Privacy Policy

Last updated: March 17, 2026

1. Overview

OpusMax ("the Service", "we", "us", "our") is an API gateway that provides managed access to AI language models. This Privacy Policy explains what data we collect, what we do not collect, and how we handle information that passes through our Service.

The short version: We do not store your prompts, messages, or AI responses. We only track minimal usage metadata to enforce limits and provide usage dashboards.

2. What We Do NOT Collect

We want to be explicit about what we do not store or log:

  • Prompt content — The text of your messages, instructions, and system prompts is never stored. It passes through our servers in transit and is immediately discarded after forwarding.
  • AI responses — Model outputs (text, code, analysis) are streamed through to you and not retained.
  • Images and files — Any images, documents, or files included in your API requests are forwarded to the upstream model and not stored by us.
  • Conversation history — We do not maintain any record of your conversations or message threads.
  • Personal information — We do not collect names, email addresses, IP addresses, browser fingerprints, or any other personally identifiable information from API users.
  • Cookies or tracking — The API does not set cookies or use any tracking mechanisms. The website uses no analytics or third-party tracking scripts.

3. What We DO Collect

We store the minimum metadata required to enforce usage limits and provide usage dashboards:

  • Token counts — The number of input and output tokens per request. This is used to enforce per-key token budgets.
  • Timestamps — When each request was made. This is used for rolling window calculations and usage history.
  • Model name — Which model was requested (e.g., "claude-sonnet-4-6"). No actual model output is stored.
  • HTTP status code — Whether the request succeeded (200) or failed (400, 500, etc.).
  • Response latency — How long the upstream model took to respond, in milliseconds.
  • API key identifier — Which key made the request, for per-key usage tracking. The full key value is hashed and never stored in plain text in logs.

This metadata is strictly operational. It contains no content from your requests or responses and cannot be used to reconstruct your conversations.
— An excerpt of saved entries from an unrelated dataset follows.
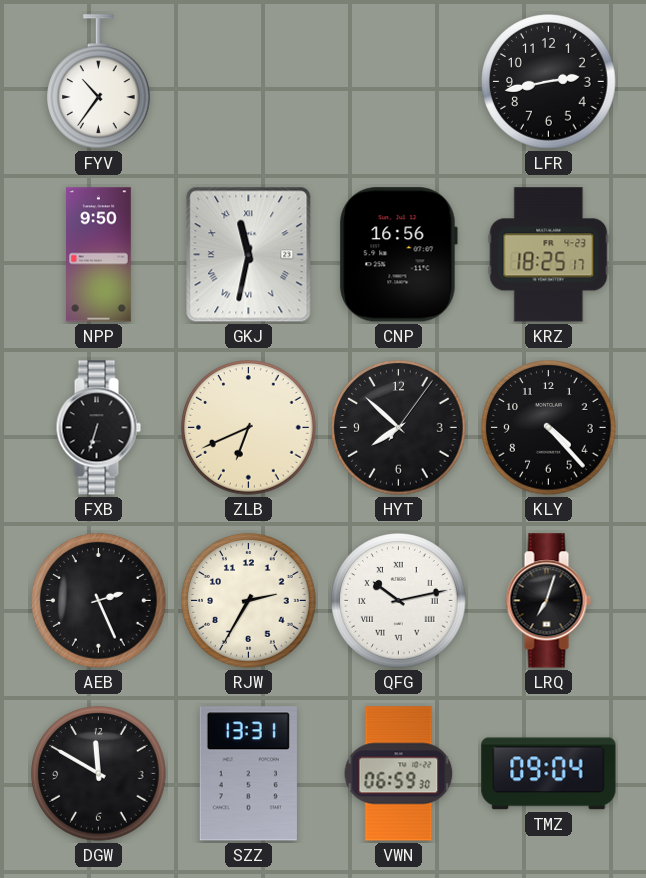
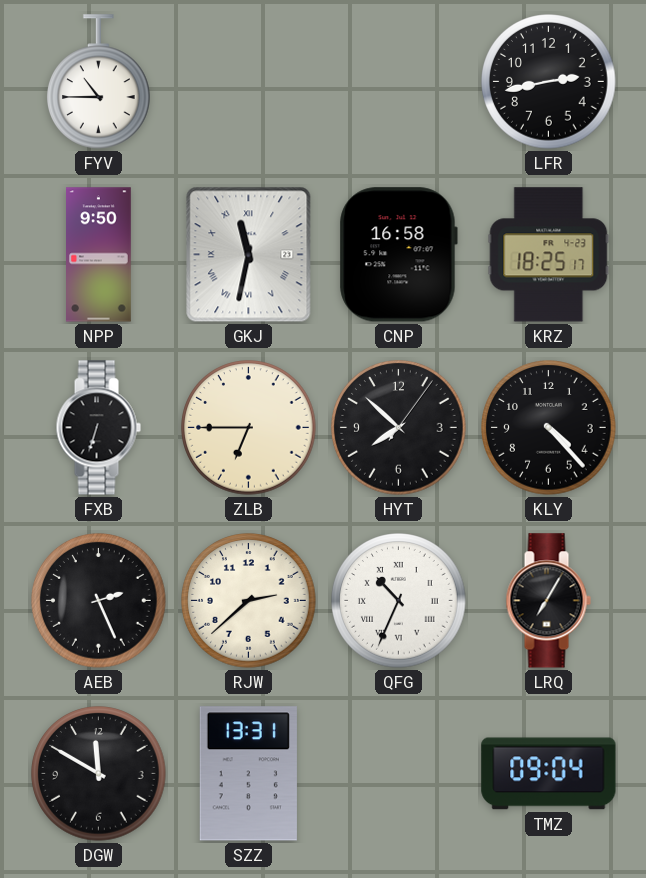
FYV: 10:36 -> 10:45
CNP: 16:56 -> 16:58
ZLB: 6:41 -> 6:45
RJW: 2:35 -> 2:38
QFG: 10:13 -> 10:34
LRQ: 7:03 -> 7:05
VWN: 06:59 -> none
4. How Data Flows Through the Service

When you make an API request:

  1. Your request arrives at our API gateway over HTTPS (encrypted in transit).
  2. We validate your API key and check usage limits.
  3. The request is forwarded to the upstream AI model provider over HTTPS.
  4. The response is streamed back to you in real-time.
  5. We record only the metadata listed in Section 3 (token counts, timestamp, model, status, latency).
  6. The request and response content is discarded — it exists only in memory during transit.
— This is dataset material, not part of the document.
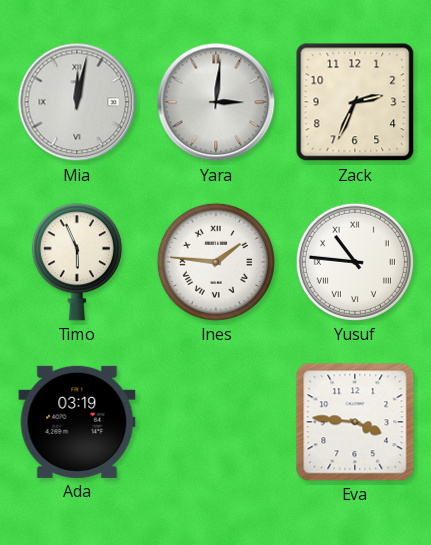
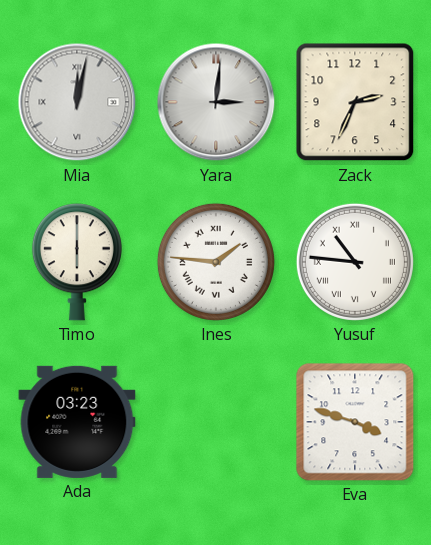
Timo: 5:56 -> 6:00
Ada: 03:19 -> 03:23
Eva: 3:46 -> 3:48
At no point is your request or response content written to disk, logged to a file, or stored in a database.

5. API Key Data

API keys are stored in our database to authenticate requests. Each key has associated configuration (name, rate limits, token budgets, expiration date) set by your administrator. We store a prefix of each key for display purposes (e.g., "sk-ant-...") and the full key in hashed form for authentication. Key usage metadata (total tokens used, window usage, last used timestamp) is updated with each request.

6. Data Retention

  • Request/response content — Not retained. Zero retention period.
  • Usage metadata — Retained for as long as the API key exists. When a key is deleted by an administrator, all associated usage logs are permanently deleted.
  • API key records — Retained until deleted by an administrator.

7. Third-Party Services

Your API requests are forwarded to upstream AI model providers to generate responses. These providers have their own privacy policies and data handling practices. We do not control how upstream providers handle your data once it leaves our servers. We recommend reviewing the privacy policies of the model providers whose services you use through OpusMax.

8. Security

  • All communication with the Service is encrypted using HTTPS/TLS.
  • API keys are validated on every request.
  • Rate limiting and token budgets protect against abuse.
  • No request or response content is written to persistent storage.
  • Database access is restricted and credentials are securely managed.

9. Children's Privacy

The Service is not directed at children under 13 years of age. We do not knowingly collect personal information from children. If you believe a child has used the Service, please contact your administrator.

10. Your Rights

Since we collect minimal data and no personal information from API users:

  • Access — You can view your usage data through the Check Usage page at any time using your API key.
  • Deletion — Contact your administrator to delete your API key and all associated usage data.
  • Portability — Usage data visible on the Check Usage page represents all data we hold about your key.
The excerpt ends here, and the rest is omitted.